Work instructions:
Print, exactly as written, the line in the entries below that contains "ordinari e nella gestione dei" and every line after it up to and including the last. Omit pictures.

BEGIN

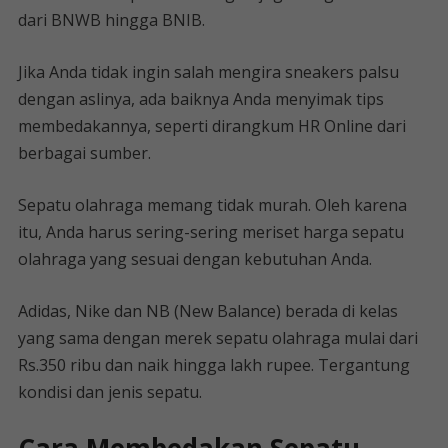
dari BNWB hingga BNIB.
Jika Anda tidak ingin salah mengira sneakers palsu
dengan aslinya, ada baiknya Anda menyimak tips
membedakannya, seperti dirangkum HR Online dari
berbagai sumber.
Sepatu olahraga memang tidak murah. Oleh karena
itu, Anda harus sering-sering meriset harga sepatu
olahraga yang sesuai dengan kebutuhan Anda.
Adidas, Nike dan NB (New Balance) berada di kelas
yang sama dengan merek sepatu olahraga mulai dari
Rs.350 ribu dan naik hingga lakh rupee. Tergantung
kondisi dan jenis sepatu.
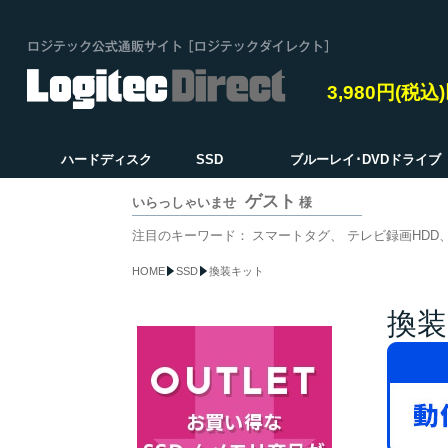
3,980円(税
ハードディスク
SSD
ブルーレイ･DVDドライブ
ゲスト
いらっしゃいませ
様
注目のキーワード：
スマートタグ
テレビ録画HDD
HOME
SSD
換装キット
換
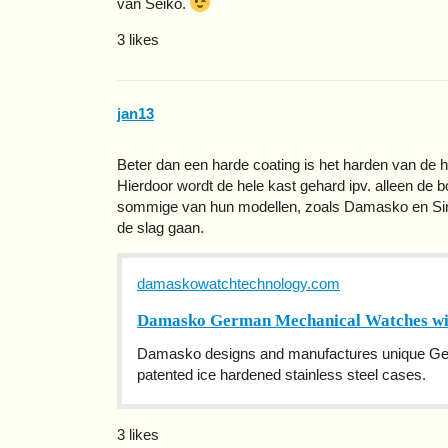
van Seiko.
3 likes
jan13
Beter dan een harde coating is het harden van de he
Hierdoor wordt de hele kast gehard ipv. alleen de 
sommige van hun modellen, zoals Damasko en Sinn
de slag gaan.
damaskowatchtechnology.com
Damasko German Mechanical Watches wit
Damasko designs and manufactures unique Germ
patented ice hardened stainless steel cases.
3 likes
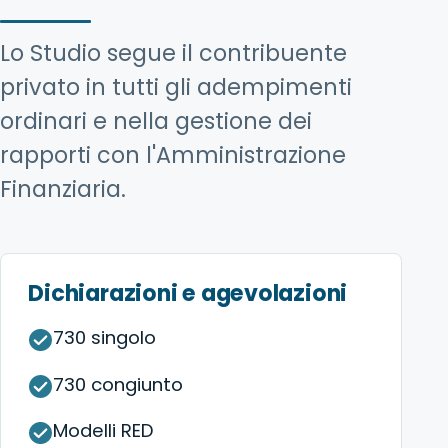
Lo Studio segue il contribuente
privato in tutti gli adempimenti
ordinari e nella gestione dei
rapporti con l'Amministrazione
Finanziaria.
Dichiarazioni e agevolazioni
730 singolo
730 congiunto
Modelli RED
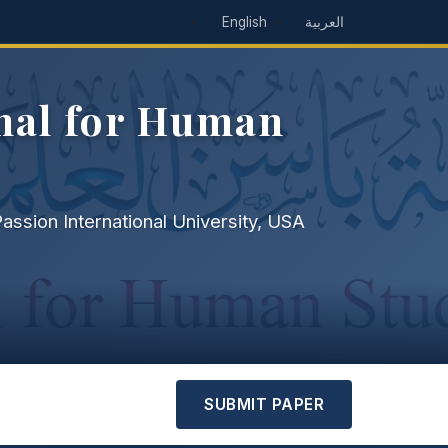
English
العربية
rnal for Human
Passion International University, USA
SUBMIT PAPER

END

Task result:
ordinari e nella gestione dei
rapporti con l'Amministrazione
Finanziaria.
Dichiarazioni e agevolazioni
730 singolo
730 congiunto
Modelli RED
English
العربية
rnal for Human
Passion International University, USA
SUBMIT PAPER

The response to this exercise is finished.